§ TASK ITEM
Your task is to copy every line below that contains the word "Pesquisa".

§ DATASET EXTRACT
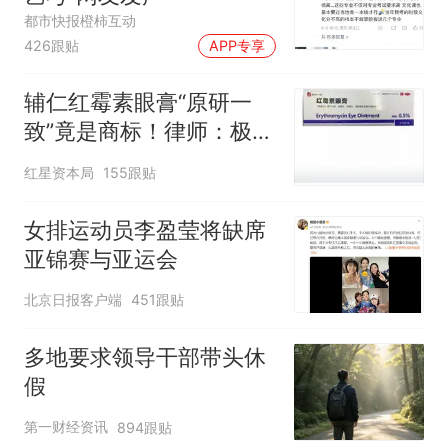
都市快报橙柿互动
426跟贴
APP专享
辅仁红霉素眼膏“原研一
致”竟是商标！律师：极易
误导消费者，不妥
红星资本局
155跟贴
女排运动员李盈莹将缺席
亚锦赛与亚运会
北京日报客户端
451跟贴
多地要求领导干部带头休
假
第一财经资讯
894跟贴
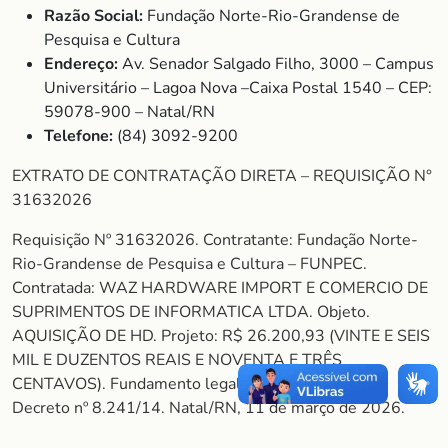
Razão Social:
Fundação Norte-Rio-Grandense de
Pesquisa e Cultura
Endereço:
Av. Senador Salgado Filho, 3000 – Campus
Universitário – Lagoa Nova –Caixa Postal 1540 – CEP:
59078-900 – Natal/RN
Telefone:
(84) 3092-9200
EXTRATO DE CONTRATAÇÃO DIRETA – REQUISIÇÃO N°
31632026
Requisição Nº 31632026. Contratante: Fundação Norte-
Rio-Grandense de Pesquisa e Cultura – FUNPEC.
Contratada: WAZ HARDWARE IMPORT E COMERCIO DE
SUPRIMENTOS DE INFORMATICA LTDA. Objeto.
AQUISIÇÃO DE HD. Projeto: R$ 26.200,93 (VINTE E SEIS
MIL E DUZENTOS REAIS E NOVENTA E TRÊS
CENTAVOS). Fundamento legal: Art. 26, Inciso II do
Decreto nº 8.241/14. Natal/RN, 11 de março de 2026.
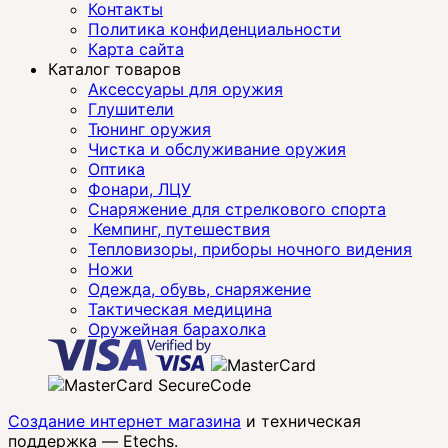
Контакты
Политика конфиденциальности
Карта сайта
Каталог товаров
Аксессуары для оружия
Глушители
Тюнинг оружия
Чистка и обслуживание оружия
Оптика
Фонари, ЛЦУ
Снаряжение для стрелкового спорта
Кемпинг, путешествия
Тепловизоры, приборы ночного видения
Ножи
Одежда, обувь, снаряжение
Тактическая медицина
Оружейная барахолка
Создание интернет магазина
и техническая
поддержка —
Etechs
.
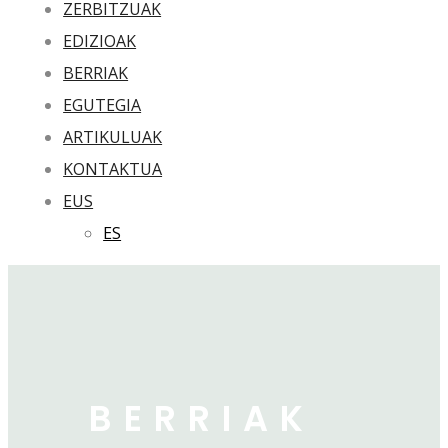
ZERBITZUAK
EDIZIOAK
BERRIAK
EGUTEGIA
ARTIKULUAK
KONTAKTUA
EUS
ES
BERRIAK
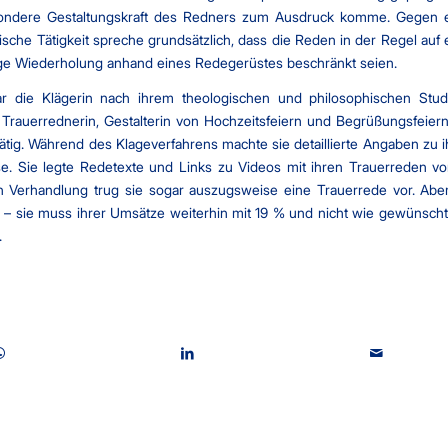
sondere Gestaltungskraft des Redners zum Ausdruck komme. Gegen 
ische Tätigkeit spreche grundsätzlich, dass die Reden in der Regel auf 
ge Wiederholung anhand eines Redegerüstes beschränkt seien.
war die Klägerin nach ihrem theologischen und philosophischen Stu
s Trauerrednerin, Gestalterin von Hochzeitsfeiern und Begrüßungsfeiern
tig. Während des Klageverfahrens machte sie detaillierte Angaben zu i
. Sie legte Redetexte und Links zu Videos mit ihren Trauerreden vor
 Verhandlung trug sie sogar auszugsweise eine Trauerrede vor. Abe
ts – sie muss ihrer Umsätze weiterhin mit 19 % und nicht wie gewünscht
.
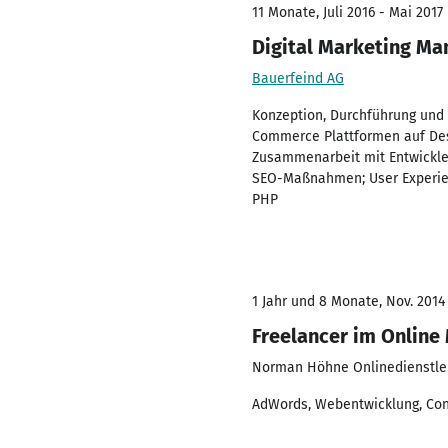
11 Monate, Juli 2016 - Mai 2017
Digital Marketing Ma
Bauerfeind AG
Konzeption, Durchführung und
Commerce Plattformen auf Des
Zusammenarbeit mit Entwickle
SEO-Maßnahmen; User Experien
PHP
1 Jahr und 8 Monate, Nov. 2014 
Freelancer im Online
Norman Höhne Onlinedienstle
AdWords, Webentwicklung, Co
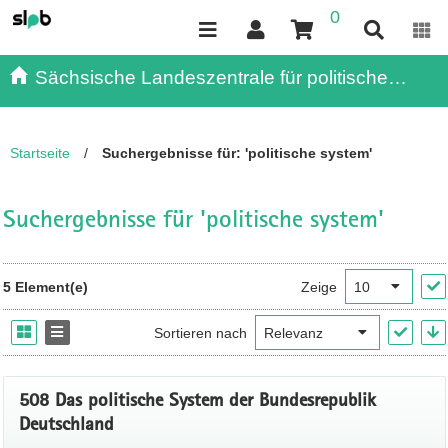
0
Inhalt
Kundenmenü
Suche
Servicemenü
Sächsische Landeszentrale für politische
Bildung - - Publikationen
Startseite
/
Suchergebnisse für: 'politische system'
Suchergebnisse für 'politische system'
5 Element(e)
Zeige
Sortieren nach
508 Das politische System der Bundesrepublik
Deutschland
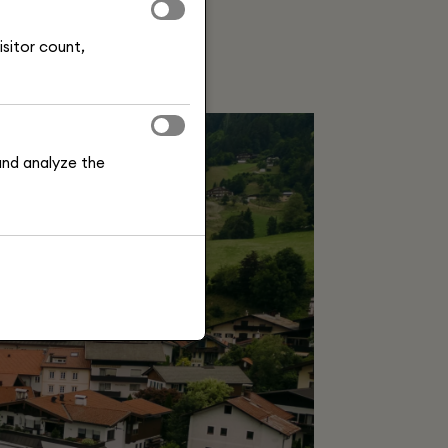
isitor count,
and analyze the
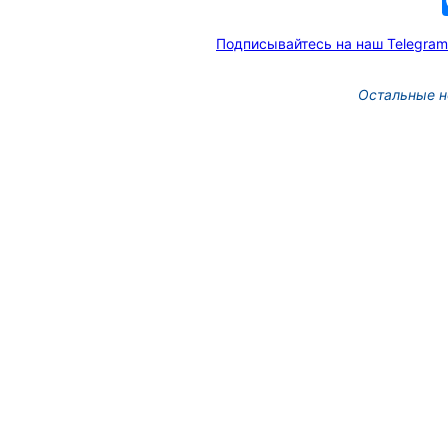
Подписывайтесь на наш Telegram
Остальные н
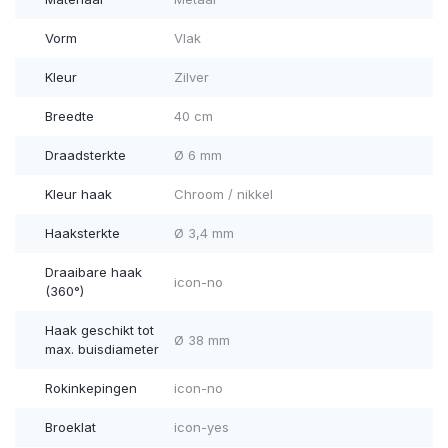
Vorm
Vlak
Kleur
Zilver
Breedte
40 cm
Draadsterkte
Ø 6 mm
Kleur haak
Chroom / nikkel
Haaksterkte
Ø 3,4 mm
Draaibare haak
icon-no
(360°)
Haak geschikt tot
Ø 38 mm
max. buisdiameter
Rokinkepingen
icon-no
Broeklat
icon-yes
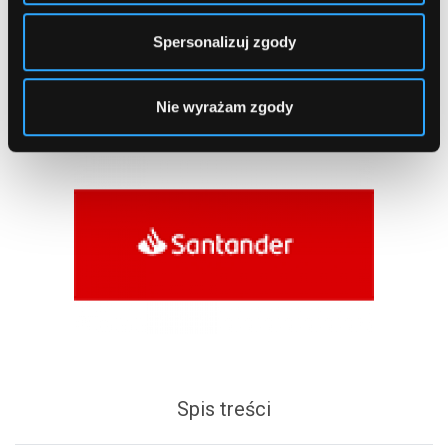
Spersonalizuj zgody
Nie wyrażam zgody
Spis treści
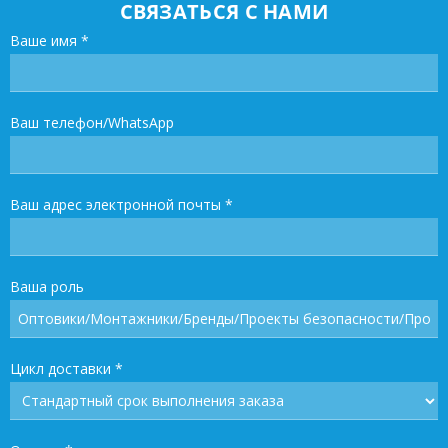
СВЯЗАТЬСЯ С НАМИ
Ваше имя
*
Ваш телефон/WhatsApp
Ваш адрес электронной почты
*
Ваша роль
Цикл доставки
*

§ RESULT OF THIS EXERCISE
Pesquisa e Cultura
Rio-Grandense de Pesquisa e Cultura – FUNPEC.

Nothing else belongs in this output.